Traffic lights are a necessary nuisance, but they're also incredibly bad for the environment. Idling vehicles in backed up traffic soak up fuel, and are a source of needless emissions. Even if the wait at a light isn't long, the acts of stopping and revving up to speed from a standstill are the parts of the driving cycle that use up the most fuel. People also tend to drive headlong into red lights, slam the brakes, and then wait. What if, instead, they knew exactly the speed to drive that would let them see green at every intersection.
An application called "SignalGuru," designed by researchers at Princeton and MIT, uses a network of smartphones mounted on car dashboards to estimate traffic light patterns to do just that. The application snaps photographs of an intersection from several approaching cars. With that information, the program estimates the time between light changes.

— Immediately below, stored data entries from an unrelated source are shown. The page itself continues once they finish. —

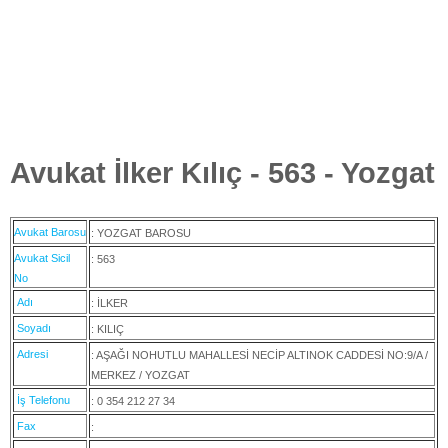
Avukat İlker Kılıç - 563 - Yozgat
Avukat Barosu
: YOZGAT BAROSU
Avukat Sicil
: 563
No
Adı
: İLKER
Soyadı
: KILIÇ
Adresi
: AŞAĞI NOHUTLU MAHALLESİ NECİP ALTINOK CADDESİ NO:9/A /
MERKEZ / YOZGAT
İş Telefonu
: 0 354 212 27 34
Fax
:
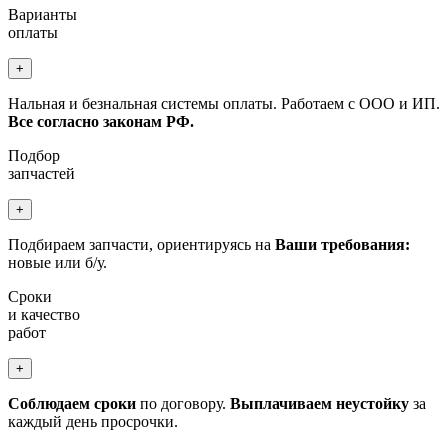
Варианты
оплаты
+
Нальная и безнальная системы оплаты. Работаем с ООО и ИП.
Все согласно законам РФ.
Подбор
запчастей
+
Подбираем запчасти, ориентируясь на
Ваши требования:
новые или б/у.
Сроки
и качество
работ
+
Соблюдаем сроки
по договору.
Выплачиваем неустойку
за
каждый день просрочки.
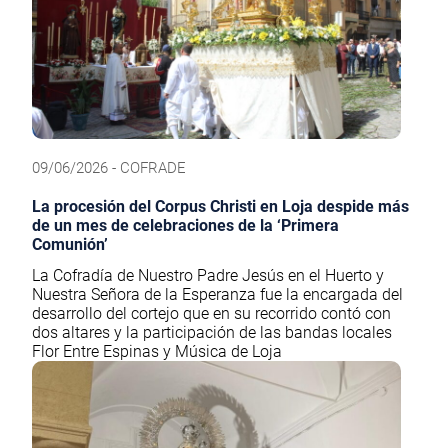
09/06/2026 - COFRADE
La procesión del Corpus Christi en Loja despide más
de un mes de celebraciones de la ‘Primera
Comunión’
La Cofradía de Nuestro Padre Jesús en el Huerto y
Nuestra Señora de la Esperanza fue la encargada del
desarrollo del cortejo que en su recorrido contó con
dos altares y la participación de las bandas locales
Flor Entre Espinas y Música de Loja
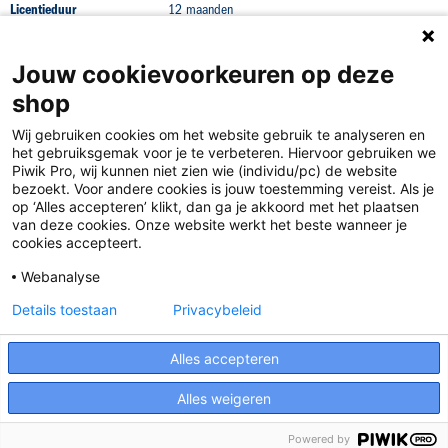
Licentieduur
12 maanden
Jouw cookievoorkeuren op deze
shop
Wij gebruiken cookies om het website gebruik te analyseren en
het gebruiksgemak voor je te verbeteren. Hiervoor gebruiken we
Piwik Pro, wij kunnen niet zien wie (individu/pc) de website
bezoekt. Voor andere cookies is jouw toestemming vereist. Als je
op ‘Alles accepteren’ klikt, dan ga je akkoord met het plaatsen
van deze cookies. Onze website werkt het beste wanneer je
Disclaimer
cookies accepteert.
Privacy
Webanalyse
Algemene voorwaarden
Details toestaan
Privacybeleid
Cookies
Alles accepteren
Responsible Disclosure Statement
Alles weigeren
Powered by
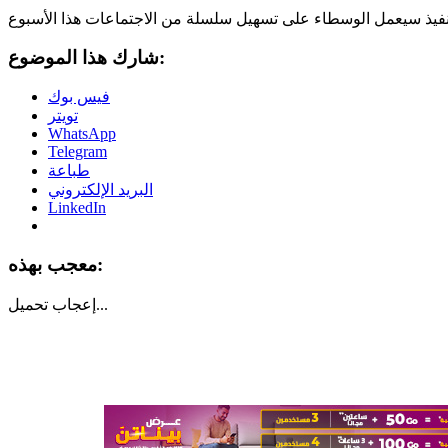
شارك هذا الموضوع:
فيس بوك
تويتر
WhatsApp
Telegram
طباعة
البريد الإلكتروني
LinkedIn
معجب بهذه:
تحميل...
إعجاب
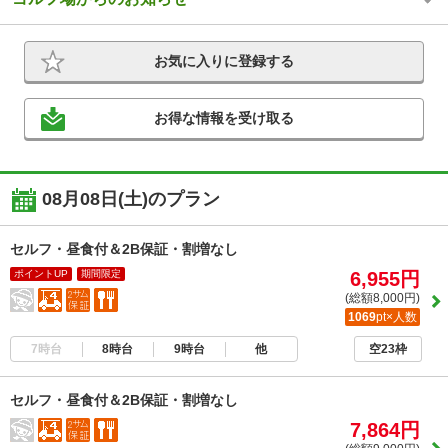
お気に入りに登録する
お得な情報を受け取る
08月08日(土)のプラン
セルフ・昼食付＆2B保証・割増なし
ポイントUP
期間限定
6,955円
(総額8,000円)
1069
pt×人数
7時台
8時台
9時台
他
空23枠
セルフ・昼食付＆2B保証・割増なし
7,864円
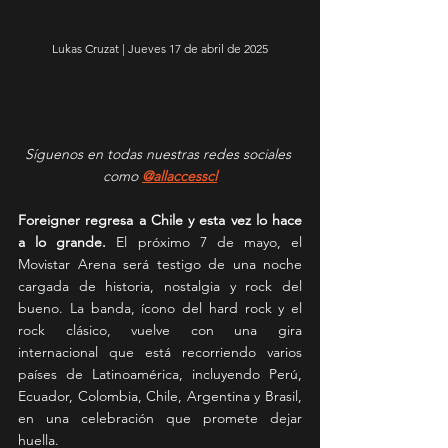
Lukas Cruzat | Jueves 17 de abril de 2025
Síguenos en todas nuestras redes sociales 
como 
@allaccesscl
Foreigner regresa a Chile y esta vez lo hace 
a lo grande.
 El próximo 7 de mayo, el 
Movistar Arena será testigo de una noche 
cargada de historia, nostalgia y rock del 
bueno. La banda, ícono del hard rock y el 
rock clásico, vuelve con una gira 
internacional que está recorriendo varios 
países de Latinoamérica, incluyendo Perú, 
Ecuador, Colombia, Chile, Argentina y Brasil, 
en una celebración que promete dejar 
huella.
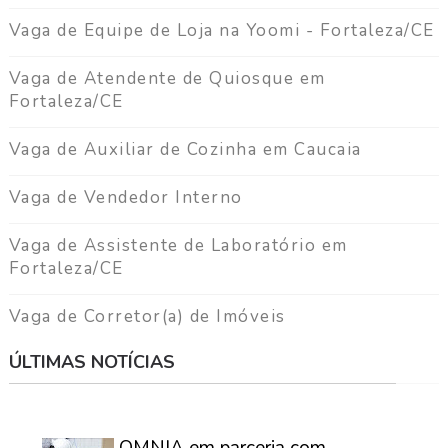
Vaga de Equipe de Loja na Yoomi - Fortaleza/CE
Vaga de Atendente de Quiosque em
Fortaleza/CE
Vaga de Auxiliar de Cozinha em Caucaia
Vaga de Vendedor Interno
Vaga de Assistente de Laboratório em
Fortaleza/CE
Vaga de Corretor(a) de Imóveis
ÚLTIMAS NOTÍCIAS
⠀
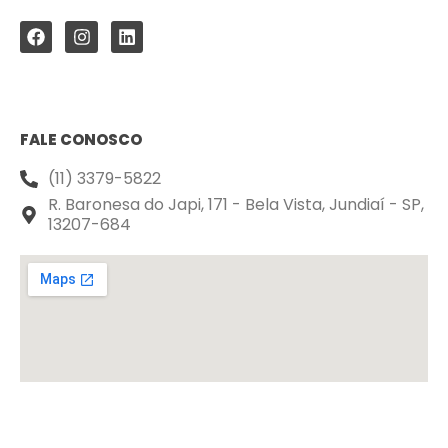
FALE CONOSCO
(11) 3379-5822
R. Baronesa do Japi, 171 - Bela Vista, Jundiaí - SP,
13207-684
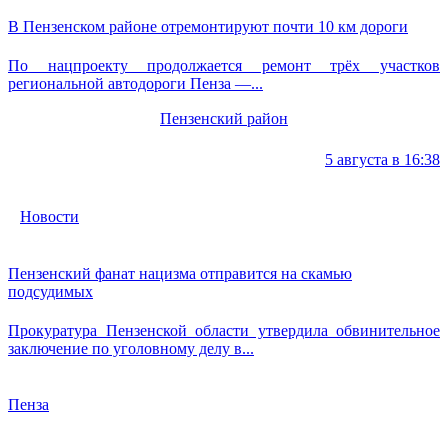
В Пензенском районе отремонтируют почти 10 км дороги
По нацпроекту продолжается ремонт трёх участков
региональной автодороги Пенза —...
Пензенский район
5 августа в 16:38
Новости
Пензенский фанат нацизма отправится на скамью
подсудимых
Прокуратура Пензенской области утвердила обвинительное
заключение по уголовному делу в...
Пенза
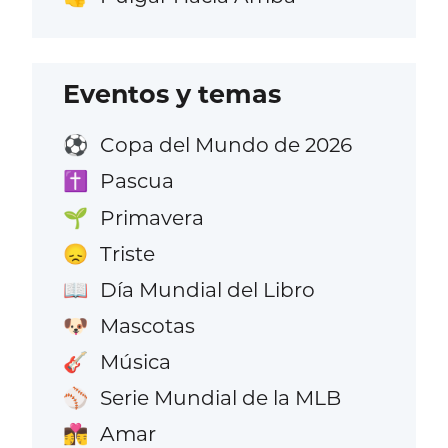
Eventos y temas
Copa del Mundo de 2026
⚽
Pascua
✝️
Primavera
🌱
Triste
😞
Día Mundial del Libro
📖
Mascotas
🐶
Música
🎸
Serie Mundial de la MLB
⚾
Amar
👩‍❤️‍💋‍👨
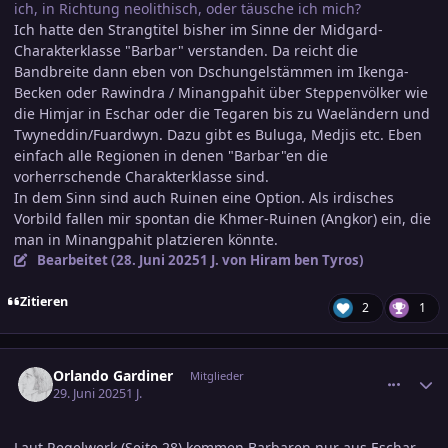
ich, in Richtung neolithisch, oder täusche ich mich?
Ich hatte den Strangtitel bisher im Sinne der Midgard-
Charakterklasse "Barbar" verstanden. Da reicht die
Bandbreite dann eben von Dschungelstämmen im Ikenga-
Becken oder Rawindra / Minangpahit über Steppenvölker wie
die Himjar in Eschar oder die Tegaren bis zu Waeländern und
Twyneddin/Fuardwyn. Dazu gibt es Buluga, Medjis etc. Eben
einfach alle Regionen in denen "Barbar"en die
vorherrschende Charakterklasse sind.
In dem Sinn sind auch Ruinen eine Option. Als irdisches
Vorbild fallen mir spontan die Khmer-Ruinen (Angkor) ein, die
man in Minangpahit platzieren könnte.
Bearbeitet (
28. Juni 2025
1 J.
von Hiram ben Tyros)
Zitieren
2
1
comment_3800671
Ersteller-Statistik
Orlando Gardiner
Mitglieder
29. Juni 2025
1 J.
Laut Regelwerk (Seite 28) kommen Barbaren nur aus Eschar,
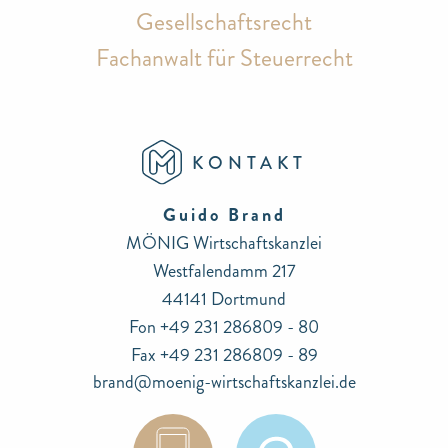
Gesellschaftsrecht
Fachanwalt für Steuerrecht
KONTAKT
Guido Brand
MÖNIG Wirtschaftskanzlei
Westfalendamm 217
44141 Dortmund
Fon +49 231 286809 - 80
Fax +49 231 286809 - 89
brand@moenig-wirtschaftskanzlei.de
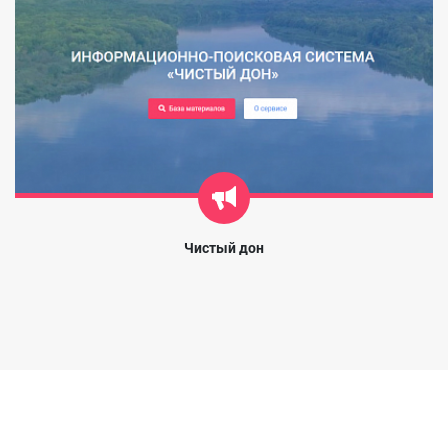
Чистый дон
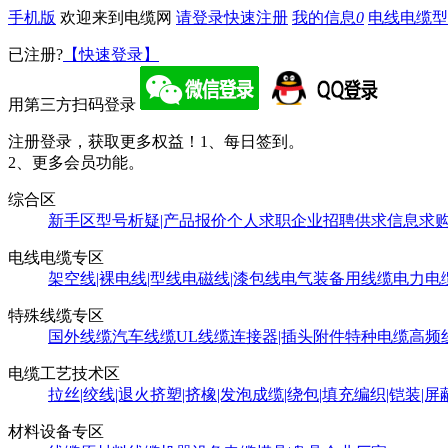
手机版
欢迎来到电缆网
请登录
快速注册
我的信息
0
电线电缆型
已注册?
【快速登录】
用第三方扫码登录
注册登录，获取更多权益！
1、每日签到。
2、更多会员功能。
综合区
新手区
型号析疑|产品报价
个人求职
企业招聘
供求信息
求
电线电缆专区
架空线|裸电线|型线
电磁线|漆包线
电气装备用线缆
电力电
特殊线缆专区
国外线缆
汽车线缆
UL线缆
连接器|插头附件
特种电缆
高频
电缆工艺技术区
拉丝|绞线|退火
挤塑|挤橡|发泡
成缆|绕包|填充
编织|铠装|屏
材料设备专区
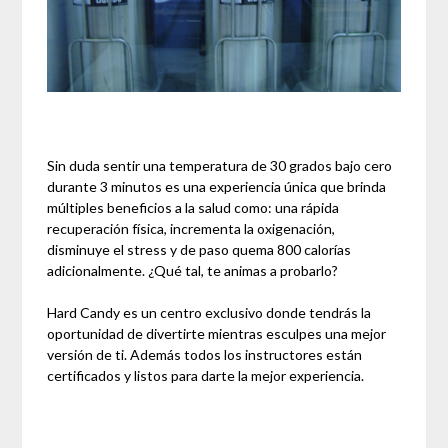
Sin duda sentir una temperatura de 30 grados bajo cero
durante 3 minutos es una experiencia única que brinda
múltiples beneficios a la salud como: una rápida
recuperación física, incrementa la oxigenación,
disminuye el stress y de paso quema 800 calorías
adicionalmente. ¿Qué tal, te animas a probarlo?
Hard Candy es un centro exclusivo donde tendrás la
oportunidad de divertirte mientras esculpes una mejor
versión de ti. Además todos los instructores están
certificados y listos para darte la mejor experiencia.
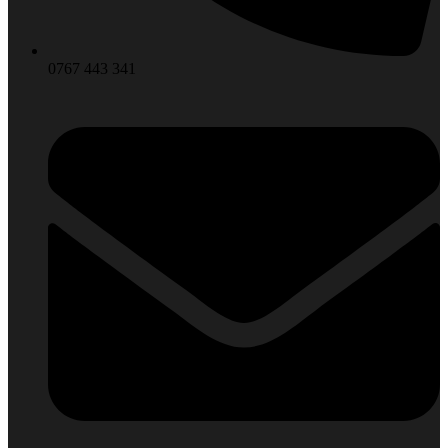
0767 443 341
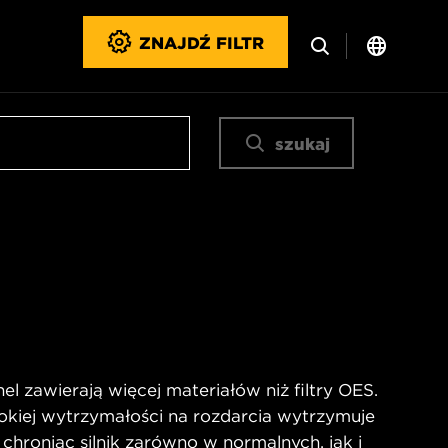
ZNAJDŹ FILTR
szukaj
l zawierają więcej materiałów niż filtry OES.
okiej wytrzymałości na rozdarcia wytrzymuje
 chroniąc silnik zarówno w normalnych, jak i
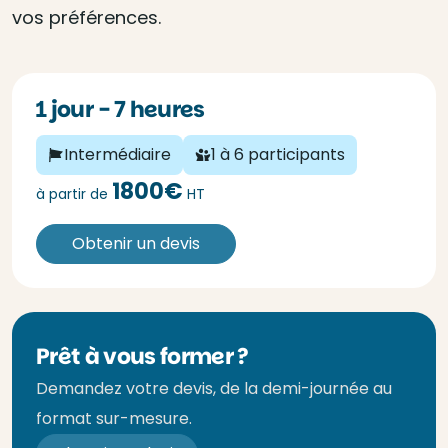
vos préférences.
1 jour - 7 heures
Intermédiaire
1 à 6 participants
1800€
à partir de
HT
Obtenir un devis
Prêt à vous former ?
Demandez votre devis, de la demi-journée au
format sur-mesure.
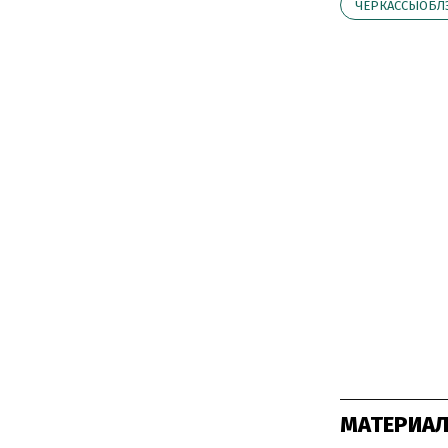
ЧЕРКАССЫОБЛ
МАТЕРИАЛ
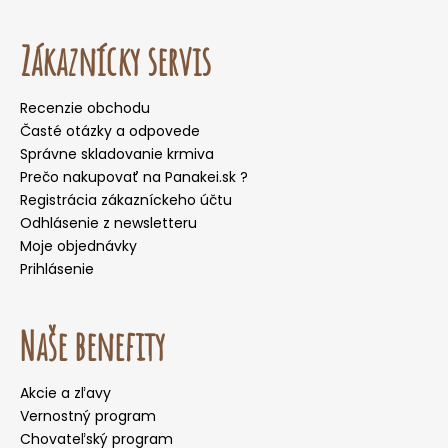
Zákaznícky servis
Recenzie obchodu
Časté otázky a odpovede
Správne skladovanie krmiva
Prečo nakupovať na Panakei.sk ?
Registrácia zákazníckeho účtu
Odhlásenie z newsletteru
Moje objednávky
Prihlásenie
Naše benefity
Akcie a zľavy
Vernostný program
Chovateľský program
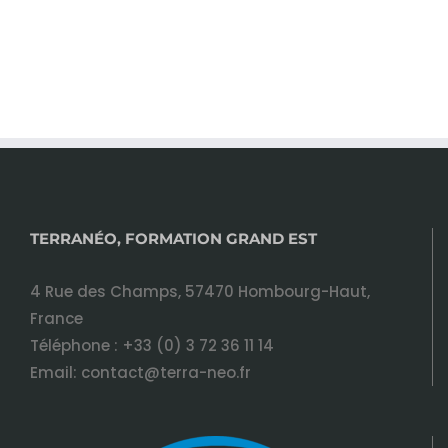
TERRANÉO, FORMATION GRAND EST
4 Rue des Champs, 57470 Hombourg-Haut,
France
Téléphone :
+33 (0) 3 72 36 11 14
Email:
contact@terra-neo.fr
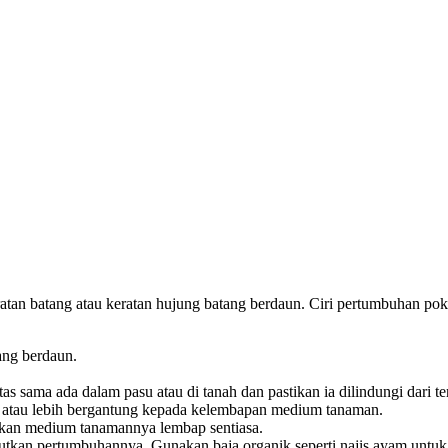
an batang atau keratan hujung batang berdaun. Ciri pertumbuhan po
ang berdaun.
atas sama ada dalam pasu atau di tanah dan pastikan ia dilindungi dar
atau lebih bergantung kepada kelembapan medium tanaman.
stikan medium tanamannya lembap sentiasa.
tkan pertumbuhannya. Gunakan baja organik seperti najis ayam untuk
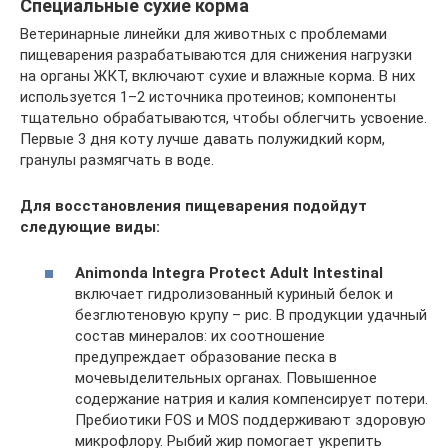
Специальные сухие корма
Ветеринарные линейки для животных с проблемами
пищеварения разрабатываются для снижения нагрузки
на органы ЖКТ, включают сухие и влажные корма. В них
используется 1–2 источника протеинов; компоненты
тщательно обрабатываются, чтобы облегчить усвоение.
Первые 3 дня коту лучше давать полужидкий корм,
гранулы размягчать в воде.
Для восстановления пищеварения подойдут
следующие виды:
Animonda Integra Protect Adult Intestinal
включает гидролизованный куриный белок и
безглютеновую крупу – рис. В продукции удачный
состав минералов: их соотношение
предупреждает образование песка в
мочевыделительных органах. Повышенное
содержание натрия и калия компенсирует потери.
Пребиотики FOS и MOS поддерживают здоровую
микрофлору. Рыбий жир помогает укрепить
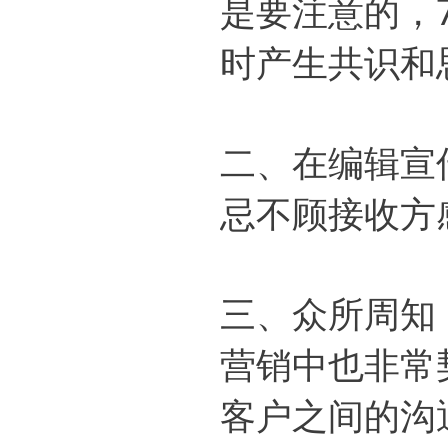
是要注意的，
时产生共识和
二、在编辑宣
忌不顾接收方
三、众所周知
营销中也非常
客户之间的沟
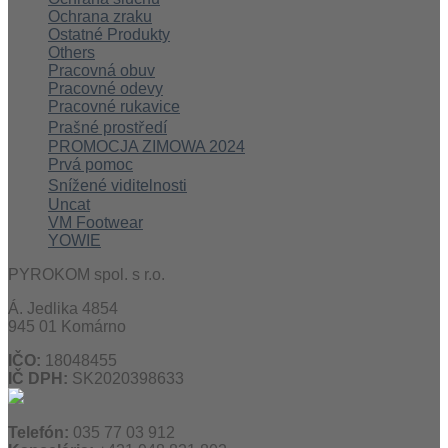
Ochrana zraku
Ostatné Produkty
Others
Pracovná obuv
Pracovné odevy
Pracovné rukavice
Prašné prostředí
PROMOCJA ZIMOWA 2024
Prvá pomoc
Snížené viditelnosti
Uncat
VM Footwear
YOWIE
PYROKOM spol. s r.o.
Á. Jedlika 4854
945 01 Komárno
IČO:
18048455
IČ DPH:
SK2020398633
Telefón:
035 77 03 912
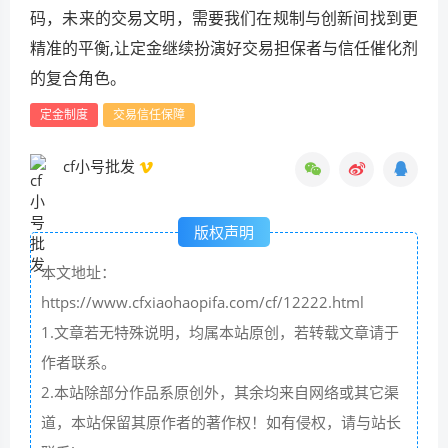
码，未来的交易文明，需要我们在规制与创新间找到更
精准的平衡,让定金继续扮演好交易担保者与信任催化剂
的复合角色。
定金制度
交易信任保障
cf小号批发
版权声明
本文地址：
https://www.cfxiaohaopifa.com/cf/12222.html
1.文章若无特殊说明，均属本站原创，若转载文章请于
作者联系。
2.本站除部分作品系原创外，其余均来自网络或其它渠
道，本站保留其原作者的著作权！如有侵权，请与站长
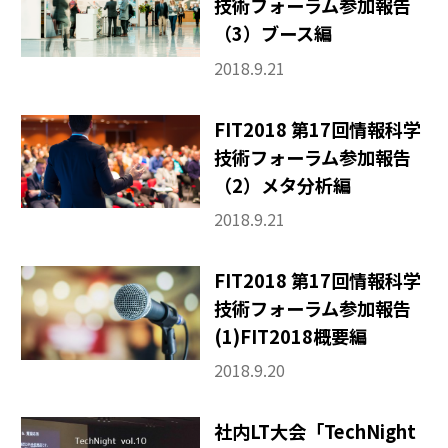
技術フォーラム参加報告
（3）ブース編
2018.9.21
FIT2018 第17回情報科学
技術フォーラム参加報告
（2）メタ分析編
2018.9.21
FIT2018 第17回情報科学
技術フォーラム参加報告
(1)FIT2018概要編
2018.9.20
社内LT大会「TechNight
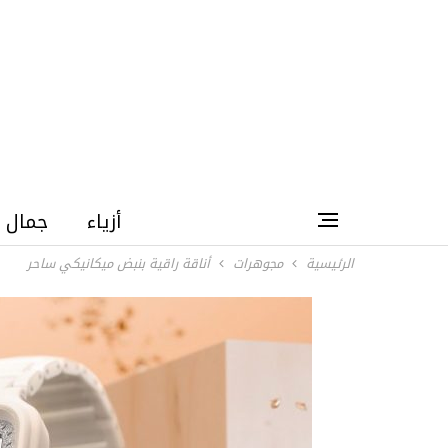
أزياء
جمال
الرئيسية
مجوهرات
أناقة راقية بنبض ميكانيكي ساحر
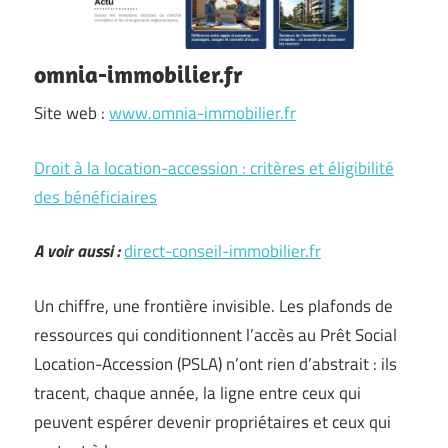
omnia-immobilier.fr
Site web :
www.omnia-immobilier.fr
Droit à la location-accession : critères et éligibilité
des bénéficiaires
A voir aussi :
direct-conseil-immobilier.fr
Un chiffre, une frontière invisible. Les plafonds de
ressources qui conditionnent l’accès au Prêt Social
Location-Accession (PSLA) n’ont rien d’abstrait : ils
tracent, chaque année, la ligne entre ceux qui
peuvent espérer devenir propriétaires et ceux qui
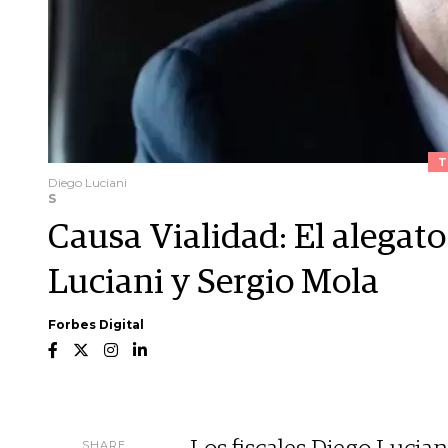
T
Diego Luciani
S
Causa Vialidad: El alegato 
Luciani y Sergio Mola
Forbes Digital
SHARE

As the driver approaches a traffic light, the display on the app shows a suggested driving speed and lists the time (in seconds) until the light is due to turn green. The speed is calculated so that the car reaches the traffic light just as it turns green—if the driver plays it right and slows down accordingly, the can zip right through the intersection without coming to a full stop (the app makers decided to not allow it to tell you how fast to speed up to catch a soon-to-change green light). In a single stroke the app can decrease both emissions from cars as well as the amount of fuel they consume.
The app makers used iPhones and 20 cars to test the system in Cambridge, MA, and in Singapore. In the Cambridge test, SignalGuru got drivers to cut fuel use by 20%, and were accurate within a range of 0.66 seconds in predicting when traffic lights turned.
The test in Singapore was a little trickier—the traffic system there uses a traffic-flow sensitive light system, which varies how long traffic lights stay red and green. For now, the application is best suited to working with traffic lights which are on fixed schedules, which is how most traffic lights in the U.S. work.
Emmanouil Koukoumidis, one of the app's creators, anticipates that the version of the app that people can buy and use will probably have an audio feature, which will speak out instructions so drivers don't have to look at a screen. Also, combined with existing navigation software, SignalGuru 2.0 could also suggest alternate, intersection-free routes for the car to take. Either way, prepare to get a lot less used to seeing red while driving.